Geradezu überrollt fühlen sich viele von uns von anderen Kulturen, die fremd und gefährlich erscheinen und die deswegen als Eindringlinge empfunden werden.

Was ist sie dann aber noch wert, die uns selig machende Botschaft von der Freundlichkeit und Menschenliebe Gottes? Was ist es dann noch mit Gottes freundlichem Blick,  und wo bleibt dann unser freundliches Gesicht gegenüber unseren Nächsten in der Nähe und in der Ferne?
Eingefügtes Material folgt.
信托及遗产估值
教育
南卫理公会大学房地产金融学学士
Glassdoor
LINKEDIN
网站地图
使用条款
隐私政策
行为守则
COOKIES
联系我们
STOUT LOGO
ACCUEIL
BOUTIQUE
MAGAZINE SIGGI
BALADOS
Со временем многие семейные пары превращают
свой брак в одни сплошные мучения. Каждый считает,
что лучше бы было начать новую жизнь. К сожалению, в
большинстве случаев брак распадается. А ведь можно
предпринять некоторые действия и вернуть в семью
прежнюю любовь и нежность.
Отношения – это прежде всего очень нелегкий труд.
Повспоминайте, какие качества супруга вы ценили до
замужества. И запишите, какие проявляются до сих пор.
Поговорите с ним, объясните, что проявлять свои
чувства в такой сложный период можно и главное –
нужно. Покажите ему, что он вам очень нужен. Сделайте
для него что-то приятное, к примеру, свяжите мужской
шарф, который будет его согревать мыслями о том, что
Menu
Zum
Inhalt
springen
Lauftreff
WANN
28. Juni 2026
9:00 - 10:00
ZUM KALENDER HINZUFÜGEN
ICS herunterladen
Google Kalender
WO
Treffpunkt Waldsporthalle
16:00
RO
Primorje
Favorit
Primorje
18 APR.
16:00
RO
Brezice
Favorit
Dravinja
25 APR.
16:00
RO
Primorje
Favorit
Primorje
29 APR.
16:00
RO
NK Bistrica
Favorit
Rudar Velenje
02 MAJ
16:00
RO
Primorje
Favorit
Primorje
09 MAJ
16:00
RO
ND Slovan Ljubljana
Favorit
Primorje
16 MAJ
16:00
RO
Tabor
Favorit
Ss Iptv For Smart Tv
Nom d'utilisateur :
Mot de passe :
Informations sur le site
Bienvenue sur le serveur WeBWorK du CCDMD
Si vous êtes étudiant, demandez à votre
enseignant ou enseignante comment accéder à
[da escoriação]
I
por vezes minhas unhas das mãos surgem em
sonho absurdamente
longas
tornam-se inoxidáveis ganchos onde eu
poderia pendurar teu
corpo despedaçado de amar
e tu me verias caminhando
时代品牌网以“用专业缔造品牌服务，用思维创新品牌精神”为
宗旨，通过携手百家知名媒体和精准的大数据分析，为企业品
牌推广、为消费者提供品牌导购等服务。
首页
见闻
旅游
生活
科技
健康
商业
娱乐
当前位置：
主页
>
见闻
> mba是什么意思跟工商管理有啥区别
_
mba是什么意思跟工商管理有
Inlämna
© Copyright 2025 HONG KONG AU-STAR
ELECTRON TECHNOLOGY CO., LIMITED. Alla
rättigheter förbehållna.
Gewiss, auf der Kanzel ist es so einfach, von der Botschaft von Gottes Menschenfreundlichkeit sogleich weiter zu verweisen, auf unser freundliches Gesicht, und deklamatorisch, imperativisch in diese bis in die Grundfesten verunsicherte Zeit hinein zu sprechen. Auf Parteitagen manchmal sogar auch.
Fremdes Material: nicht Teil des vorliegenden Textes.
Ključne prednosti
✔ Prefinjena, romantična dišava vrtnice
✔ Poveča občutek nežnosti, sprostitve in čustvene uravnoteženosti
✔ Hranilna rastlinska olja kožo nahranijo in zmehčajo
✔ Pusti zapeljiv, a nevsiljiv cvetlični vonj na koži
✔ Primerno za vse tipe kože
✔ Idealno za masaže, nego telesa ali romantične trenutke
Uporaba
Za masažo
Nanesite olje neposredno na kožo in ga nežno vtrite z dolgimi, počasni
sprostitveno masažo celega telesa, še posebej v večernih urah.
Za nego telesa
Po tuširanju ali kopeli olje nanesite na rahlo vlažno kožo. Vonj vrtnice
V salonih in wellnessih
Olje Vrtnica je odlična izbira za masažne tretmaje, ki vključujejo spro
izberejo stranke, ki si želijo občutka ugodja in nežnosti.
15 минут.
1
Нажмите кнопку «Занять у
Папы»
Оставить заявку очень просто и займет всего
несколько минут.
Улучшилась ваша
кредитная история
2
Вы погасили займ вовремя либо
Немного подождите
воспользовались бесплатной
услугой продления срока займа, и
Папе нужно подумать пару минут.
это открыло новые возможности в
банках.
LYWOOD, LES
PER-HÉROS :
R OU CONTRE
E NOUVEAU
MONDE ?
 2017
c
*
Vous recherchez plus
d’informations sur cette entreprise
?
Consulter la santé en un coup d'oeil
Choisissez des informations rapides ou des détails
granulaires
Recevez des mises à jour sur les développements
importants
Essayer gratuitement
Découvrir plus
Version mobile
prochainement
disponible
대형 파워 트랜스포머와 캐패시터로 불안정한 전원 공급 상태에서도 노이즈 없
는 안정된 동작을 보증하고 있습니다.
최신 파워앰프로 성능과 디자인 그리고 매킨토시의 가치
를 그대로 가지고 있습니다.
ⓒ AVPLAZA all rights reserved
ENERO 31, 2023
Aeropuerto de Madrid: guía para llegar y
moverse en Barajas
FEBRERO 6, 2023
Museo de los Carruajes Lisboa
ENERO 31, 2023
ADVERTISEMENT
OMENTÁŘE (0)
Andererseits wissen wir doch sehr gut, wie zerrissen wir Menschenkinder sind. Hin- und hergerissen zwischen der Botschaft von Gottes freundlichem Angesicht - und unseren vor Angst verzerrten Gesichtern, auf denen sich kein freundlicher Blick zeigen will, weil diese Welt in unseren Augen womöglich auf eine finale Katastrophe zusteuert.
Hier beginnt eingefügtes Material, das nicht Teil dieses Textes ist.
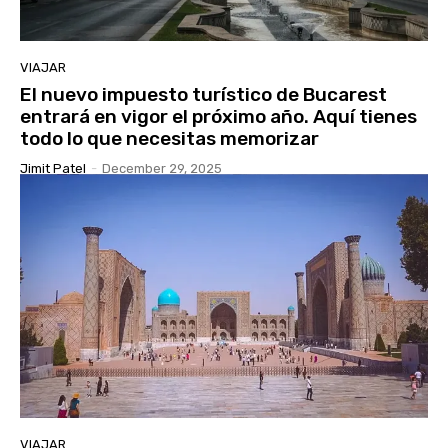
VIAJAR
El nuevo impuesto turístico de Bucarest
entrará en vigor el próximo año. Aquí tienes
todo lo que necesitas memorizar
Jimit Patel
-
December 29, 2025
VIAJAR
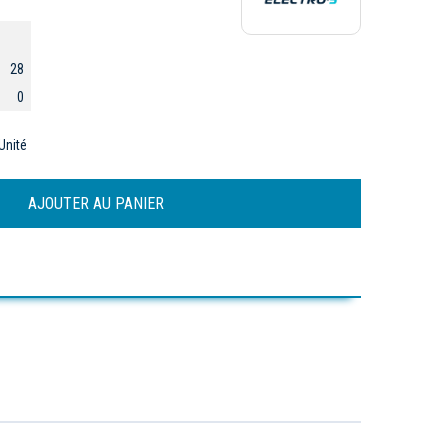
28
0
Unité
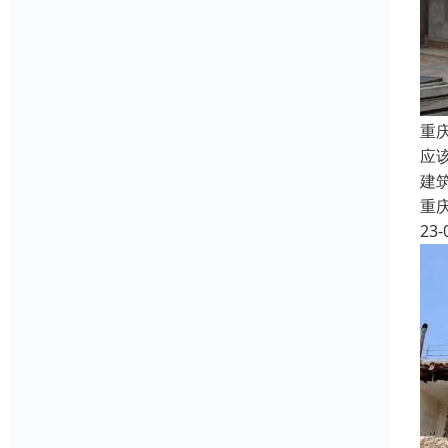
重
应
建
重
23-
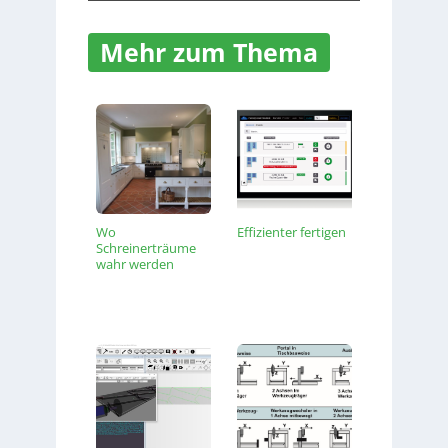
Mehr zum Thema
Wo
Effizienter fertigen
Schreinerträume
wahr werden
Nein, einfache Rezepte zur Lösung der Krisen in der Welt haben auch wir Christen nicht. Zumindest sollten wir uns davor hüten, sie leichtfertig hinauszuposaunen.

Und doch hören wir auch in diesem Jahr wieder die Weihnachtsbotschaft, und wir sollten froh sein, sie hören zu können, und sie aufmerksam bedenken und nachbuchstabieren. Die Botschaft, dass wir im Gesicht dieses wehrlosen, hilfsbedürftigen, des Schutzes bedürftigen Krippenkindes zeichenhaft die Freundlichkeit und Menschenliebe Gottes erkennen können. Das ist, ohne Zweifel, die Umwertung aller Werte.

Der Heiland, der Retter, die Rettung für diese von Krisen und Ungerechtigkeit geschüttelte Welt: ein nacktes, wehrloses Kind, das auf Liebe, auf Wärme, auf Freundlichkeit angewiesen ist - und das gleichzeitig so viel Liebe und Wärme verströmt, dass uns – und unzählige andere Menschen auch - sein Anblick selig zu machen vermag. So, wie wir es in diesen Tagen doch immer wieder erfahren, wo wir, mehr als sonst, Liebe geben - und empfangen dürfen. Wo wir es tatsächlich merken: es sind die Beziehungen, die unser Leben reich machen, und nicht Geld und Gut. Es ist die Liebe, die uns trägt, und nichts anderes.

„Ich steh an deiner Krippen hier, o Jesu, du mein Leben.“ So haben wir gestern gesungen. So singen wir heute. Und spüren dabei mehr als sonst, inmitten aller Geschenke, dass das allergrößte Geschenk unser Leben selber ist, wunderbar - und zerbrechlich, kostbar -  und zutiefst gefährdet, ein bleibend unergründliches Geheimnis. Und dass es die Liebe ist, die unsere Welt zusammenhält.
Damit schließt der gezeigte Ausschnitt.